How certificates are created
The process generally involves a Public Key Infrastructure (PKI):
- Key Pair Generation: The entity requesting the certificate generates a public key and a private key.
- Certificate Signing Request (CSR): The entity sends the public key along with identity info to a CA in a CSR.
- Validation: The CA verifies the identity of the requester (domain ownership, company identity, etc.).
- Certificate Issuance: The CA creates a certificate containing the entity’s public key, signs it with the CA’s private key, and returns it to the requester.
- Installation: The entity installs the certificate on their server, device, or application.

How certificates are used
- Certificates are mainly used for authentication and encryption:
- Secure Websites (HTTPS):
- When you visit a website, the server sends its certificate.
- Your browser checks the certificate’s validity and verifies it against trusted CAs.
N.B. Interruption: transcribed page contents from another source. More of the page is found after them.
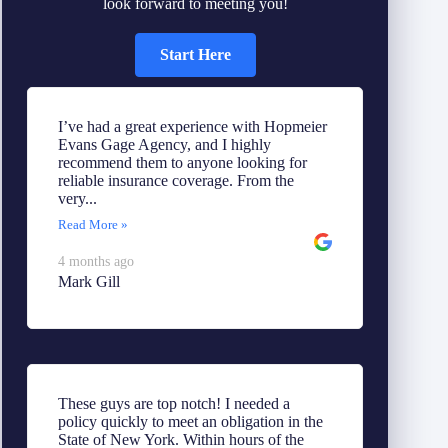
look forward to meeting you!
Start Here
I’ve had a great experience with Hopmeier
Evans Gage Agency, and I highly
recommend them to anyone looking for
reliable insurance coverage. From the
very...
Read More »
4 months ago
Mark Gill
These guys are top notch! I needed a
policy quickly to meet an obligation in the
State of New York. Within hours of the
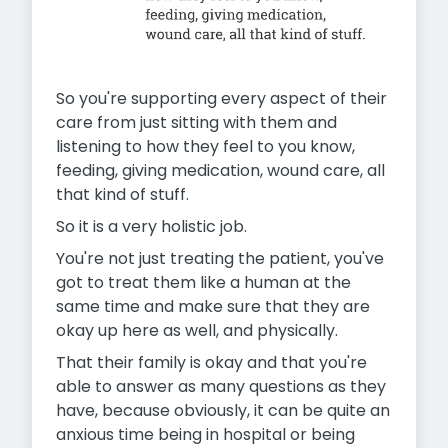
So you're supporting every aspect of their
care from just sitting with them and
listening to how they feel to you know,
feeding, giving medication, wound care, all
that kind of stuff.
So it is a very holistic job.
You're not just treating the patient, you've
got to treat them like a human at the
same time and make sure that they are
okay up here as well, and physically.
That their family is okay and that you're
able to answer as many questions as they
have, because obviously, it can be quite an
anxious time being in hospital or being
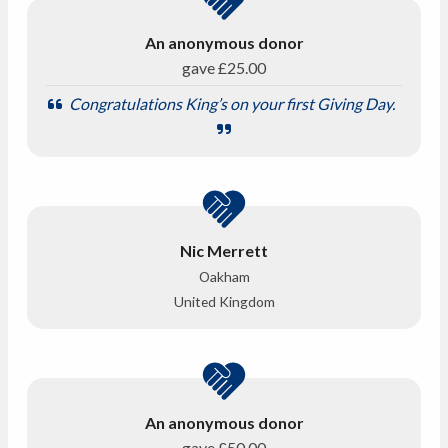
An anonymous donor
gave
£25.00
Congratulations King’s on your first Giving Day.
Nic Merrett
Oakham
United Kingdom
An anonymous donor
gave
£50.00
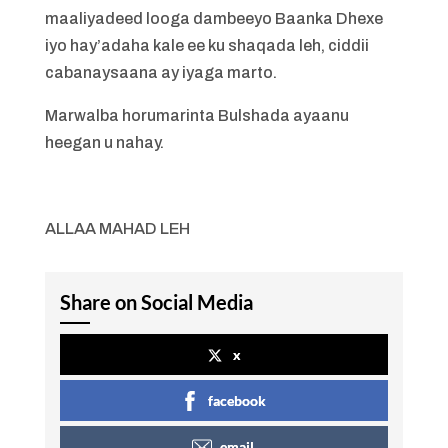
maaliyadeed looga dambeeyo Baanka Dhexe
iyo hay’adaha kale ee ku shaqada leh, ciddii
cabanaysaana ay iyaga marto.
Marwalba horumarinta Bulshada ayaanu
heegan u nahay.
ALLAA MAHAD LEH
Share on Social Media
x
facebook
email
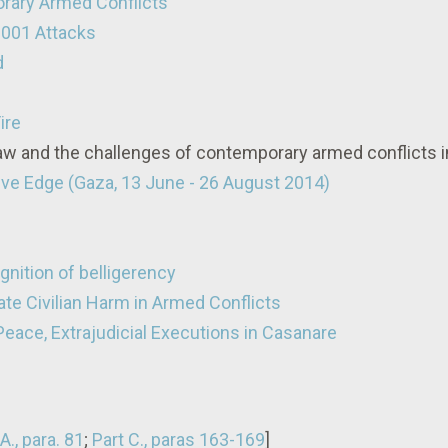
rary Armed Conflicts
2001 Attacks
d
ire
Law and the challenges of contemporary armed conflicts 
tive Edge (Gaza, 13 June - 26 August 2014)
nition of belligerency
ate Civilian Harm in Armed Conflicts
Peace, Extrajudicial Executions in Casanare
A., para. 81
;
Part C., paras 163-169
]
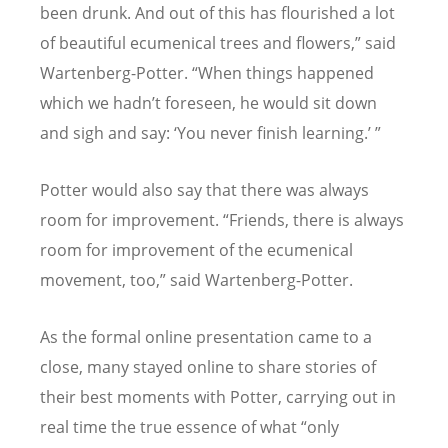
been drunk. And out of this has flourished a lot
of beautiful ecumenical trees and flowers,” said
Wartenberg-Potter.
“
When things happened
which we hadn
’
t foreseen, he would sit down
and sigh and say:
‘
You never finish learning.
’ ”
Potter would also say that there was always
room for improvement.
“
Friends, there is always
room for improvement of the ecumenical
movement, too,” said Wartenberg-Potter.
As the formal online presentation came to a
close, many stayed online to share stories of
their best moments with Potter, carrying out in
real time the true essence of what “only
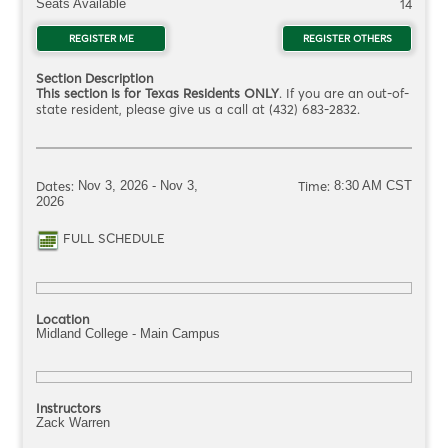
Seats Available
14
REGISTER ME
FOR ITSC1092.OG12261Q
REGISTER OTHERS
FOR ITS
Section Description
This section is for Texas Residents ONLY
. If you are an out-of-
state resident, please give us a call at (432) 683-2832.
Dates:
Nov 3, 2026 - Nov 3,
Time:
8:30 AM CST
2026
FULL SCHEDULE
FOR ITSC1092.OG12261Q
Location
Midland College - Main Campus
Instructors
Zack Warren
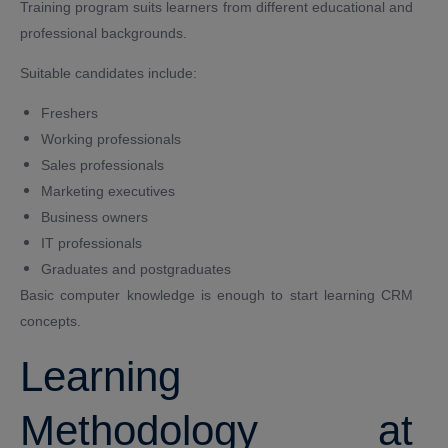
Training program suits learners from different educational and
professional backgrounds.
Suitable candidates include:
Freshers
Working professionals
Sales professionals
Marketing executives
Business owners
IT professionals
Graduates and postgraduates
Basic computer knowledge is enough to start learning CRM
concepts.
Learning
Methodology at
- A secure, encrypted connection is established.
- Email Security (S/MIME):
- Certificates can digitally sign emails to verify the sender.
- They can also encrypt emails so only the intended recipient can read them.
- Software and Code Signing:
- Developers sign software with certificates to prove authenticity and prevent tampering.
- Device or User Authentication:
- Certificates can allow devices or users to securely access networks or systems.